• Aim of the exercise: Omit the pictures, then reproduce every remaining record exactly.

Recorded data
= Beginning of Section =

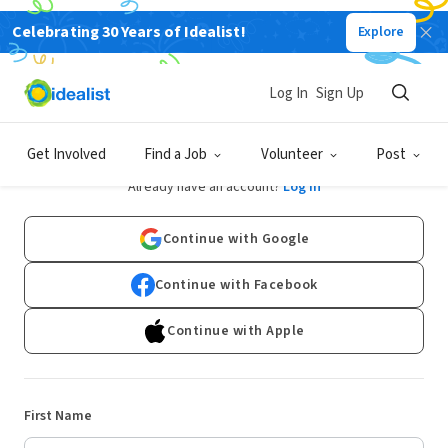
Celebrating 30 Years of Idealist!
Explore
Log In
Sign Up
Sign Up
Get Involved
Find a Job
Volunteer
Post
Already have an account?
Log In
Continue with Google
Continue with Facebook
Continue with Apple
First Name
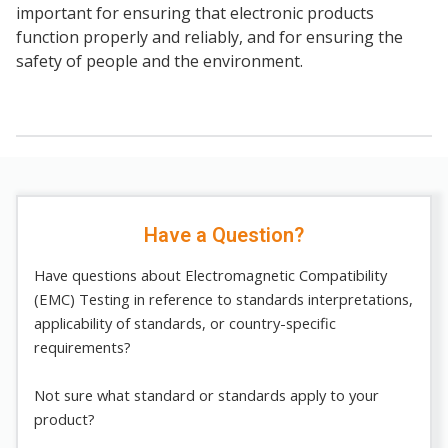
important for ensuring that electronic products
function properly and reliably, and for ensuring the
safety of people and the environment.
Have a Question?
Have questions about Electromagnetic Compatibility
(EMC) Testing in reference to standards interpretations,
applicability of standards, or country-specific
requirements?
Not sure what standard or standards apply to your
product?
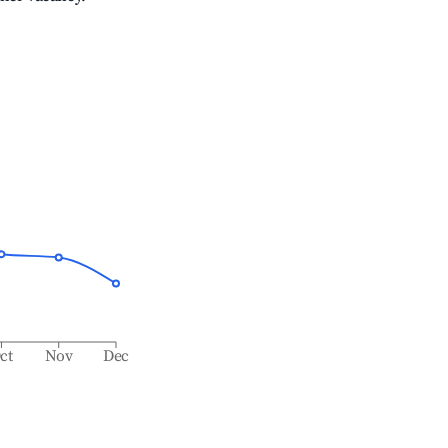
ct
Nov
Dec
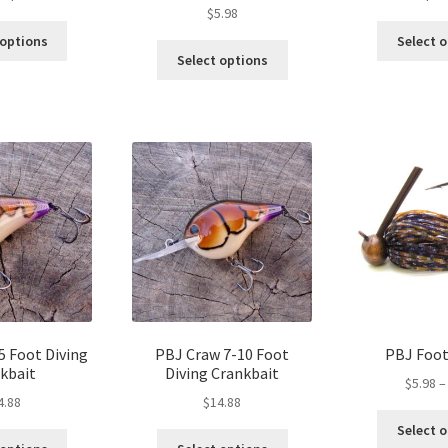
$
5.98
range:
This
$5.98
 options
Select 
This
product
through
Select options
product
has
$6.98
has
multiple
multiple
variants.
variants.
The
The
options
options
may
may
be
be
chosen
chosen
on
on
the
the
product
product
page
page
5 Foot Diving
PBJ Craw 7-10 Foot
PBJ Foot
kbait
Diving Crankbait
$
5.98
–
4.88
$
14.88
Select 
This
This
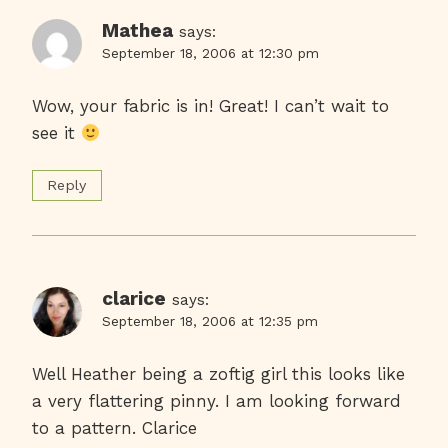
Mathea
says:
September 18, 2006 at 12:30 pm
Wow, your fabric is in! Great! I can’t wait to
see it
Reply
clarice
says:
September 18, 2006 at 12:35 pm
Well Heather being a zoftig girl this looks like
a very flattering pinny. I am looking forward
to a pattern. Clarice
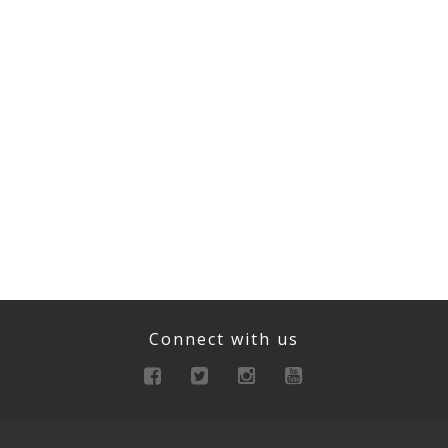
Connect with us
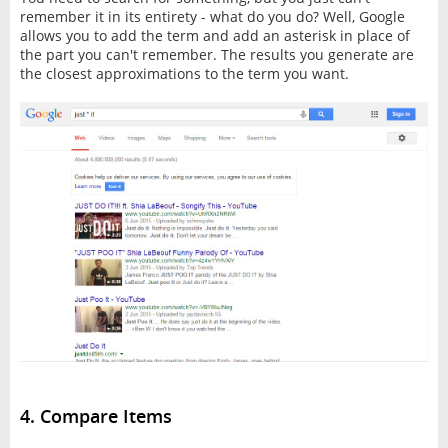
remember it in its entirety - what do you do? Well, Google
allows you to add the term and add an asterisk in place of
the part you can't remember. The results you generate are
the closest approximations to the term you want.
4. Compare Items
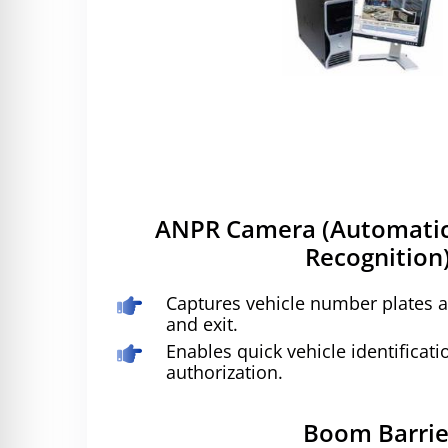
ANPR Camera (Automatic
Recognition)
Captures vehicle number plates a
and exit.
Enables quick vehicle identificati
authorization.
Boom Barrie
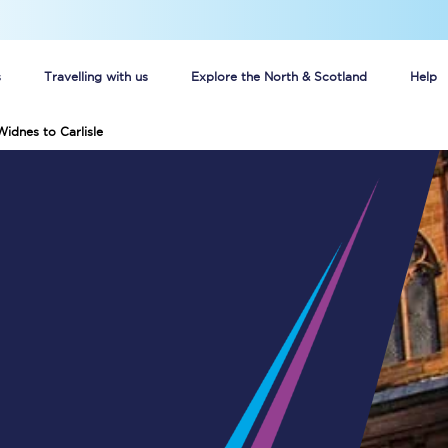
s
Travelling with us
Explore the North & Scotland
Help
Widnes to Carlisle
Buy your train tickets online
n tickets
Group train travel
d
Unlimited travel: Rover train tickets
s
TPExpress app
Guide to getting cheap train tickets
Cheap Ticket Alert
Are you a jobseeker?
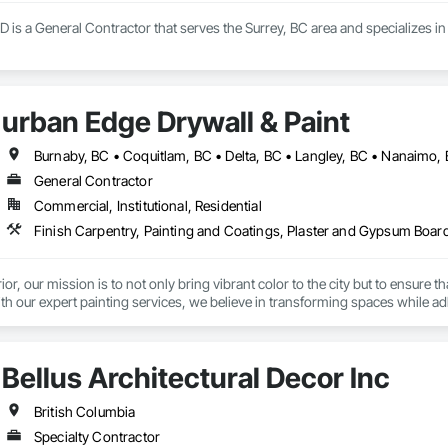
D is a General Contractor that serves the Surrey, BC area and specializes
urban Edge Drywall & Paint
General Contractor
Commercial, Institutional, Residential
Finish Carpentry, Painting and Coatings, Plaster and Gypsum Boar
ior, our mission is to not only bring vibrant color to the city but to ensure
ith our expert painting services, we believe in transforming spaces while a
 helping our clients meet Step Code efficiency requirements, ensuring home
Bellus Architectural Decor Inc
d. Our focus on energy efficiency helps our clients reduce energy consumpti
British Columbia
eate a city where every building, from the smallest residential home to the l
Specialty Contractor
hat a fresh coat of paint can not only change the aesthetic of any space but 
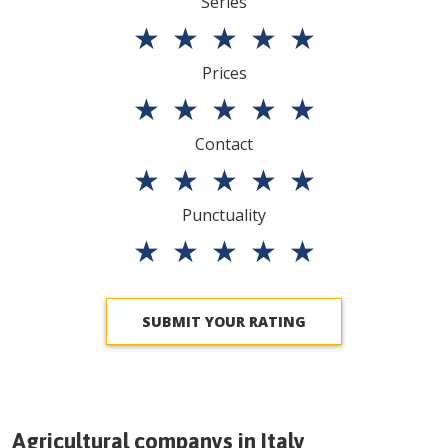
Series
★
★
★
★
★
Prices
★
★
★
★
★
Contact
★
★
★
★
★
Punctuality
★
★
★
★
★
SUBMIT YOUR RATING
Agricultural companys in
Italy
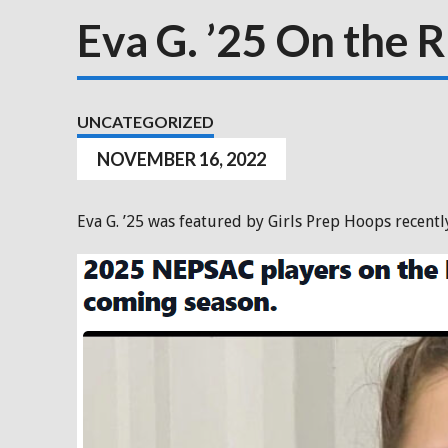
Eva G. ’25 On the R
UNCATEGORIZED
NOVEMBER 16, 2022
Eva G. ’25 was featured by Girls Prep Hoops recently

= End of Section =

• Solution below:
Celebrating 30 Years of Idealist!
Explore
Log In
Sign Up
Sign Up
Get Involved
Find a Job
Volunteer
Post
Already have an account?
Log In
Continue with Google
Continue with Facebook
Continue with Apple
First Name
important for ensuring that electronic products
function properly and reliably, and for ensuring the
safety of people and the environment.
Have a Question?
Have questions about Electromagnetic Compatibility
(EMC) Testing in reference to standards interpretations,
applicability of standards, or country-specific
requirements?
Not sure what standard or standards apply to your
product?
ct
Nov
Dec
$
5.98
range:
This
$5.98
 options
Select 
This
product
through
Select options
product
has
$6.98
has
multiple
multiple
variants.
variants.
The
The
options
options
may
may
be
be
chosen
chosen
on
on
the
the
product
product
page
page
5 Foot Diving
PBJ Craw 7-10 Foot
PBJ Foot
kbait
Diving Crankbait
$
5.98
–
4.88
$
14.88
Select 
This
This
Mathea
says:
September 18, 2006 at 12:30 pm
Wow, your fabric is in! Great! I can’t wait to
see it
Reply
clarice
says:
September 18, 2006 at 12:35 pm
Well Heather being a zoftig girl this looks like
a very flattering pinny. I am looking forward
to a pattern. Clarice
Connect with us
remember it in its entirety - what do you do? Well, Google
allows you to add the term and add an asterisk in place of
the part you can't remember. The results you generate are
the closest approximations to the term you want.
4. Compare Items
ANPR Camera (Automatic
Recognition)
Captures vehicle number plates a
and exit.
Enables quick vehicle identificati
authorization.
Boom Barrie
s
Travelling with us
Explore the North & Scotland
Help
Widnes to Carlisle
Buy your train tickets online
n tickets
Group train travel
d
Unlimited travel: Rover train tickets
s
TPExpress app
Guide to getting cheap train tickets
Cheap Ticket Alert
Are you a jobseeker?
D is a General Contractor that serves the Surrey, BC area and specializes
urban Edge Drywall & Paint
General Contractor
Commercial, Institutional, Residential
Finish Carpentry, Painting and Coatings, Plaster and Gypsum Boar
ior, our mission is to not only bring vibrant color to the city but to ensure
ith our expert painting services, we believe in transforming spaces while a
 helping our clients meet Step Code efficiency requirements, ensuring home
Bellus Architectural Decor Inc
d. Our focus on energy efficiency helps our clients reduce energy consumpti
British Columbia
eate a city where every building, from the smallest residential home to the l
Specialty Contractor
hat a fresh coat of paint can not only change the aesthetic of any space but 
Series
★
★
★
★
★
Prices
★
★
★
★
★
Contact
★
★
★
★
★
Punctuality
★
★
★
★
★
SUBMIT YOUR RATING
Agricultural companys in
Italy
Eva G. ’25 On the R
UNCATEGORIZED
NOVEMBER 16, 2022
Eva G. ’25 was featured by Girls Prep Hoops recently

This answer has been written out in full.